Hello everyone! I have a question about Dataform.
My question is: how does this environment handle errors in the pipeline?
Data Fusion has an error collector, which is a very useful way to manage and log errors in the pipeline.
So, does Dataform have something similar to an error collector?
thanks!!!!
Good afternoon.
Workflow errors are captured automatically and can be monitored within GCP Logging:
Or within the Workflow Execution Logs module in the Dataform platform.
Ok, but is this only for monitoring? Because in Data Fusion, the error collector lets you save errors along with customizable fields that describe the error in the pipeline. Is this the same?
The Workflow Execution Logs within Dataform is for monitoring and a quick overview.
GCP Logging however, is infinitely customizable. Search, filter, analyze, store,... Integrate it into pub/sub, Cloud Monitoring, Alerting,...

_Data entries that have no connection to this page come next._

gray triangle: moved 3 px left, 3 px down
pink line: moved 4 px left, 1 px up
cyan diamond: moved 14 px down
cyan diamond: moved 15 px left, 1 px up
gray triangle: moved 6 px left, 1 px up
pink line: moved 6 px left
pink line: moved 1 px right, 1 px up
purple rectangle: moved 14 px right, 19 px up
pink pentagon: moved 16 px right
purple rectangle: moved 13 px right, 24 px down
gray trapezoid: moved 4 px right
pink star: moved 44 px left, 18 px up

Alerting for example, I have it set up to notify stakeholders when a pipeline they're invested in fails or flags for QA issues. It sends information pulled out of the logs along with actionable items and resolution plans that I customize.
There is a learning curve so I would not expect someone to jump into it without a lot of time and research effort.
Hi @theos_E ,
Dataform currently does not have a built-in “error collector” like Cloud Data Fusion.

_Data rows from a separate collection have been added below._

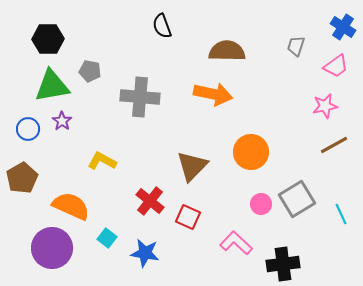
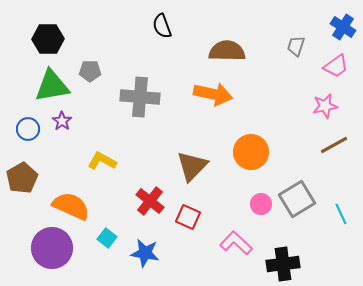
gray pentagon: rotated 10 degrees counterclockwise
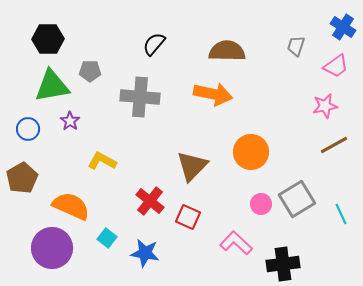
black semicircle: moved 8 px left, 18 px down; rotated 60 degrees clockwise
purple star: moved 8 px right
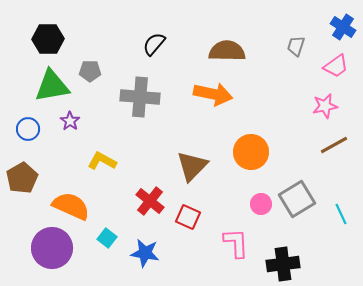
pink L-shape: rotated 44 degrees clockwise
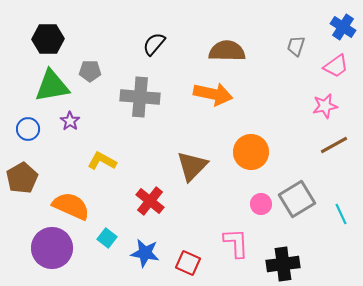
red square: moved 46 px down
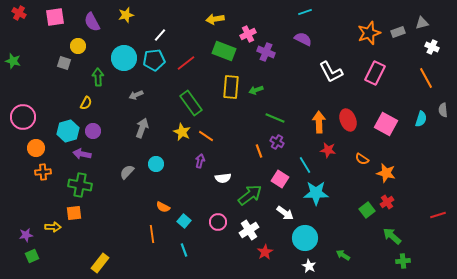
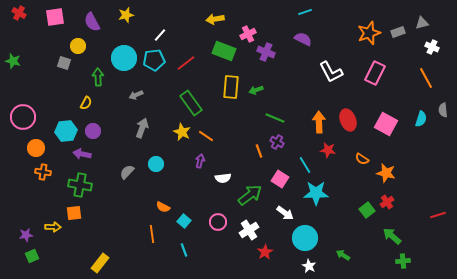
cyan hexagon at (68, 131): moved 2 px left; rotated 10 degrees clockwise
orange cross at (43, 172): rotated 14 degrees clockwise
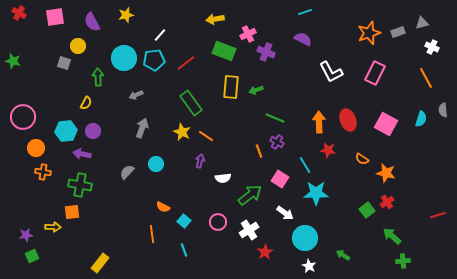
orange square at (74, 213): moved 2 px left, 1 px up
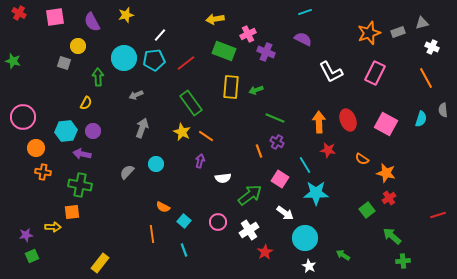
red cross at (387, 202): moved 2 px right, 4 px up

Instead, Dataform relies on:
– The underlying BigQuery job errors (you can view them in BigQuery or in the Dataform execution logs).
– Assertions you write in your Dataform code (like assert blocks) to explicitly catch and flag data issues.
– Execution status and logs visible in the Dataform UI or via integrated Cloud Logging (if you set it up).
There’s no automatic “side stream” or error table like in Data Fusion pipelines — you’d need to handle error patterns manually using custom SQL logic or assertions.